About 21,000 Iowa kids — 2.7 percent of the child population — were uninsured in 2018, according to a new report from the Georgetown University Center for Children and Families. This reflects a 5 percent increase since 2016. Although the increase is not statistically significant, it halts years of progress and took place during a period of economic growth when we would expect children to be gaining health coverage.
This is a red flag we should not ignore. We know uninsured children are more likely to have unmet health needs. When kids get the health care they need, they are more likely to succeed in school, graduate from high school, earn higher wages and grow up into healthy adults.
Nationally, the number of children without health insurance increased by more than 400,000 since 2016 — reversing a long-standing trend. Over 4 million kids are now uninsured in the United States. The majority of uninsured children are eligible for Medicaid or the Children’s Health Insurance Program (CHIP) but not currently enrolled.
The report identifies several factors contributing to the erosion in children’s health coverage: efforts to repeal the Affordable Care Act, CHIP funding delays, and policy changes to state Medicaid programs that have created red tape barriers to enrollment.
Learn more. Check out interactive, state-specific data here or read the full report here.
New estimates double the number of children who would lose free lunches under proposed SNAP rules
By changing categorical eligibility requirements for food assistance, a proposed Trump Administration rule change to the Supplemental Nutrition Assistance Program (SNAP) would cut almost 1 million children nationwide from school meal assistance. That number is almost twice as high as original USDA estimates.
This will hurt kids in our communities. In Iowa, 161,000 students qualified for free lunches in 2018, with another 34,000 eligible for reduced-price lunches — 40 percent of the state's K-12 student population.

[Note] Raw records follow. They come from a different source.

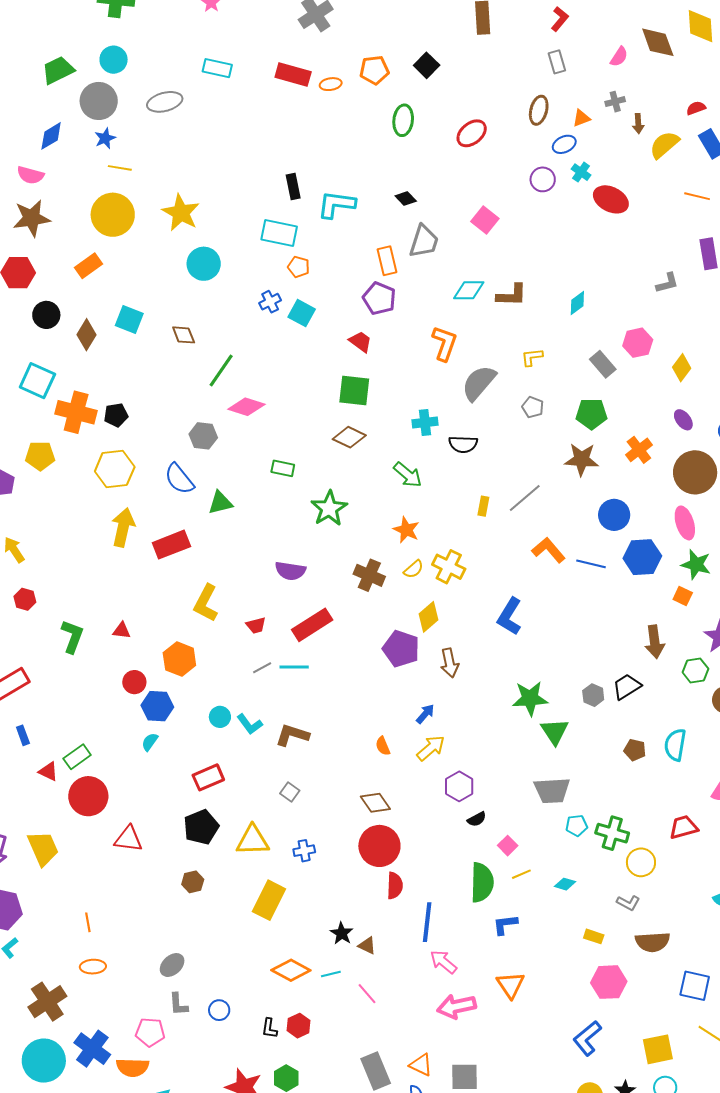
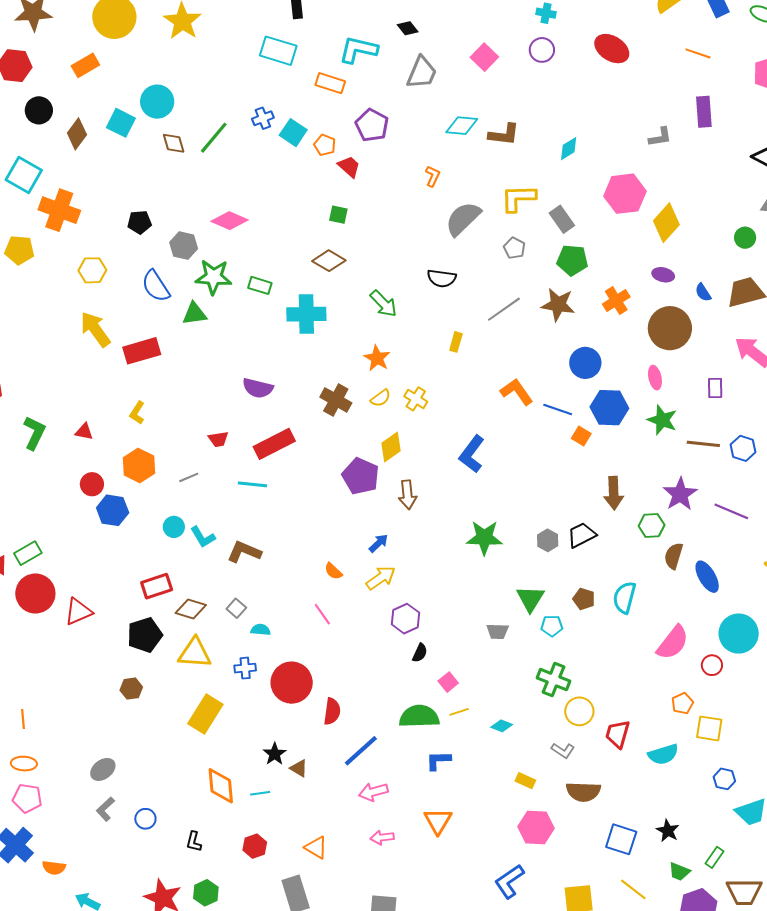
cyan cross: (581, 172) -> (546, 13), moved, turned -30
purple circle: (543, 179) -> (542, 50), moved
cyan L-shape: (336, 204) -> (358, 50), moved
orange rectangle: (387, 261) -> (330, 83), moved, turned -64
cyan circle: (204, 264) -> (157, 102), moved
orange pentagon: (299, 267) -> (325, 145), moved
orange L-shape: (444, 343) -> (433, 176), size x0.6
pink hexagon: (638, 343) -> (625, 194), size x1.4
yellow L-shape: (532, 357) -> (518, 198), size x1.6
gray rectangle: (603, 364) -> (562, 219), moved
yellow diamond: (682, 368) -> (666, 223), size x1.4
green line: (221, 371) -> (214, 138), moved
green square: (354, 390) -> (338, 215), size x0.6
black pentagon: (116, 415) -> (139, 222), moved
purple ellipse: (683, 420) -> (663, 275), turned -45
cyan cross: (425, 423) -> (306, 314), moved, size x1.5
yellow hexagon: (115, 469) -> (92, 270), size x0.7
gray line: (525, 498) -> (504, 309), moved
green star: (329, 508) -> (214, 277), moved, turned 30
pink ellipse: (685, 523) -> (655, 378), size x0.7
yellow arrow: (123, 527) -> (95, 329), turned -54
yellow cross: (449, 567) -> (416, 399), size x0.7
orange square: (683, 596) -> (581, 436), moved
yellow L-shape: (206, 603) -> (137, 413), moved, size x0.6
gray line: (262, 668) -> (189, 477), moved
green triangle: (555, 731) -> (530, 599), moved
cyan semicircle: (150, 742) -> (261, 630), moved, turned 54
orange semicircle: (383, 746) -> (333, 571), turned -30
gray trapezoid: (552, 790) -> (498, 631), size x0.6
brown diamond: (375, 803) -> (191, 609), moved, turned -44
black semicircle: (477, 819) -> (420, 653), turned -42
cyan pentagon: (577, 826) -> (552, 626), moved
red trapezoid: (684, 827) -> (618, 734), moved, turned -64
red triangle: (129, 839) -> (78, 612), moved, turned -36
red circle: (379, 846) -> (292, 683), moved
green semicircle: (482, 882) -> (419, 716), turned -99
blue line: (427, 922) -> (361, 751), turned 36
pink arrow: (443, 962) -> (373, 792), turned -60
orange diamond: (291, 970) -> (221, 786), turned 51
pink line: (367, 994) -> (322, 614), moved
gray L-shape: (178, 1004) -> (105, 809), turned 45
pink arrow: (457, 1006) -> (382, 837), size x0.6
red hexagon: (299, 1026) -> (255, 846), moved
pink pentagon: (150, 1032) -> (27, 798), moved
orange triangle: (421, 1065) -> (316, 847), moved
orange semicircle: (133, 1067) -> (54, 868), size x0.7

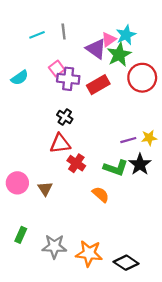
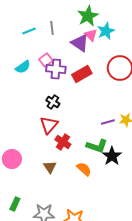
pink triangle: (109, 40) -> (91, 35), turned -40
green star: (119, 55) -> (88, 16), moved
cyan semicircle: (20, 78) -> (23, 67), moved
red triangle: (60, 144) -> (49, 125), turned -42
black star: (140, 164) -> (112, 156), moved
brown triangle: (45, 189) -> (50, 167), moved

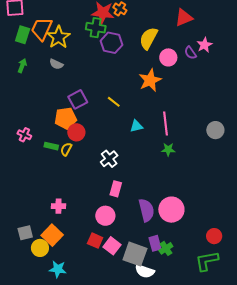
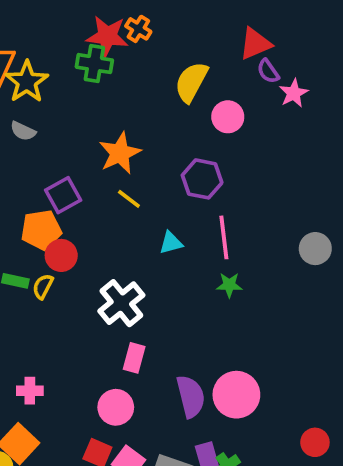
purple hexagon: (111, 43) -> (202, 179), moved
purple semicircle: (190, 53) -> (268, 71), moved
orange star: (150, 80) -> (120, 153), moved
white cross: (109, 159) -> (121, 303), size x1.4

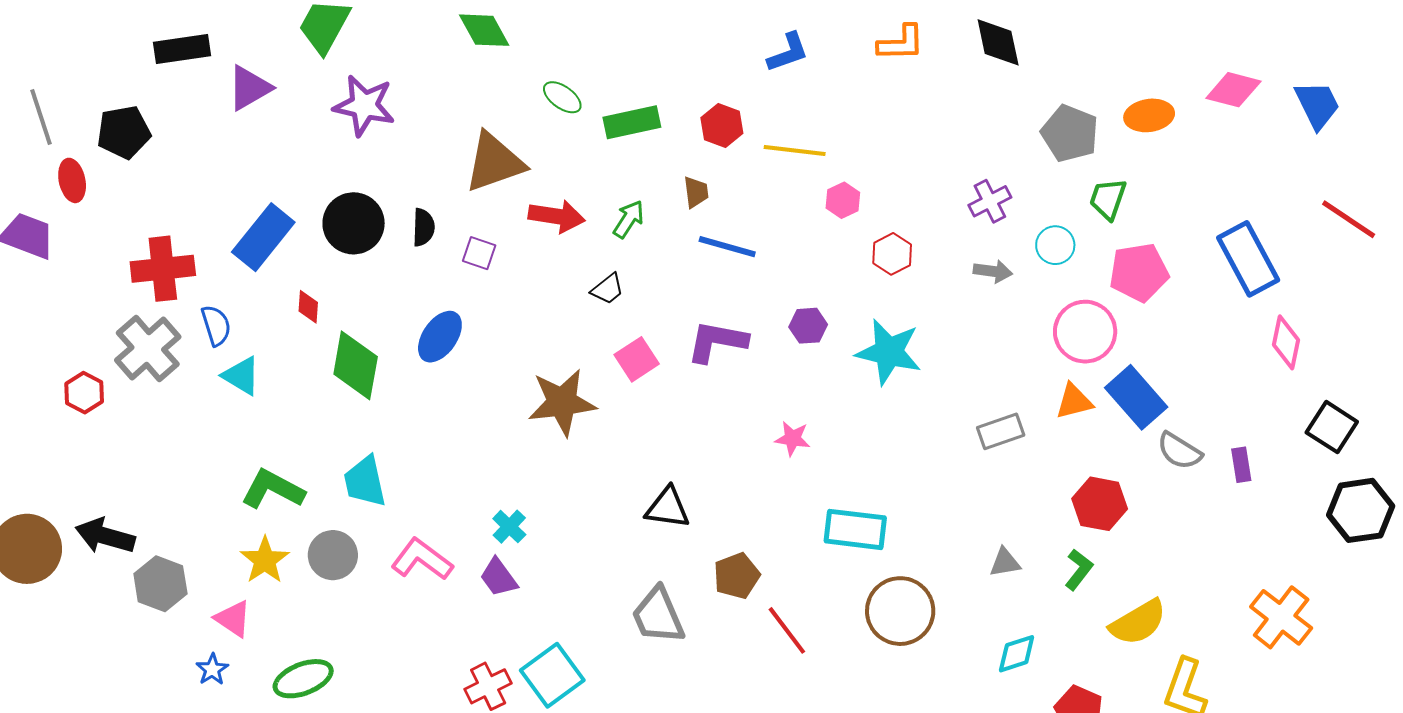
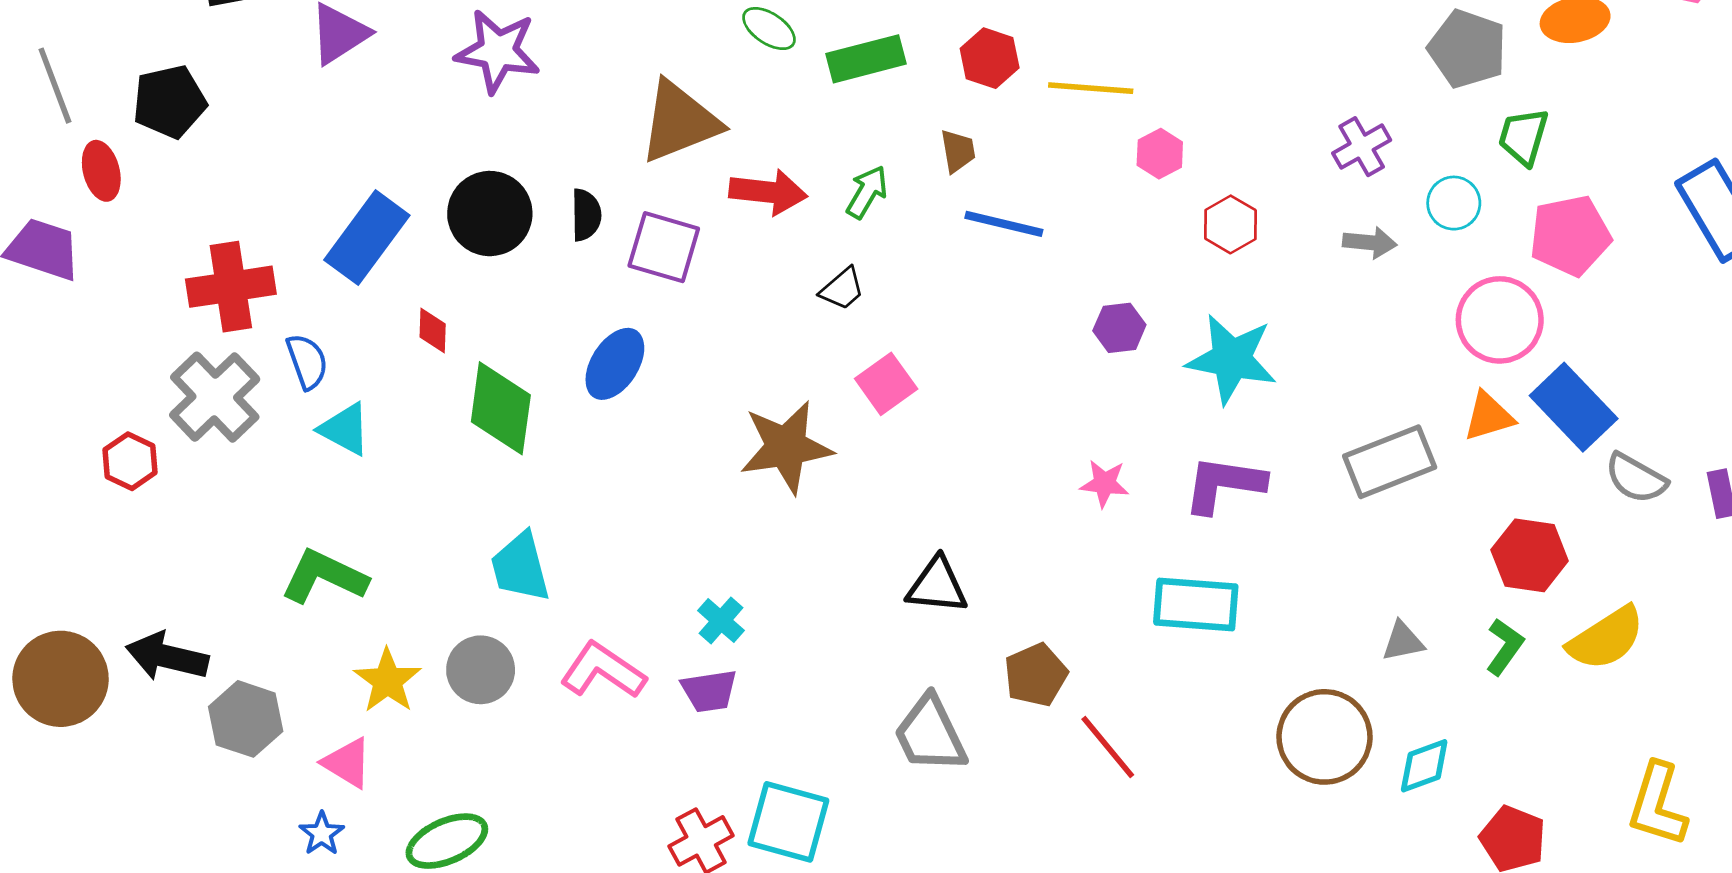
purple square: (479, 253) -> (664, 247), size x1.6
purple L-shape: (717, 341) -> (1224, 484), moved
gray rectangle: (1001, 431) -> (1390, 462), size x1.4
green L-shape: (273, 489) -> (324, 577), moved
purple trapezoid: (499, 577) -> (709, 691), turned -60
brown circle: (900, 611) -> (1325, 737), moved
yellow semicircle: (1138, 622) -> (1606, 638), moved
cyan square: (552, 675) -> (788, 822), turned -36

Kids need quality nutrition to learn. For some students, school lunches are their most reliable access to healthy food throughout the day. SNAP policies should support — not undercut — these efforts.
Learn more. Executive director Anne Discher spoke with KCCI in Des Moines about the harm these changes to SNAP would have on Iowa students. "It is hard to imagine how a kid is going to have a quality learning experience if they're sitting in a classroom hungry," Discher said. Check out the full story here.
Around 24,000 Iowa kids live in areas of concentrated poverty
Around 24,000 Iowa kids live in concentrated poverty — high-poverty, low-opportunity areas — according to a new KIDS COUNT Data Snapshot from the Annie E. Casey Foundation. That's more children than the entire population of Fort Dodge.
Families living in these places have sparse access to community resources that help them thrive: high-quality schools, job opportunities, reliable transportation and safe places for recreation.
Federal, state and local governments must act to revitalize impoverished communities by transforming them into areas of opportunity. Let's work together to ensure all children live in communities where they can learn, play and grow.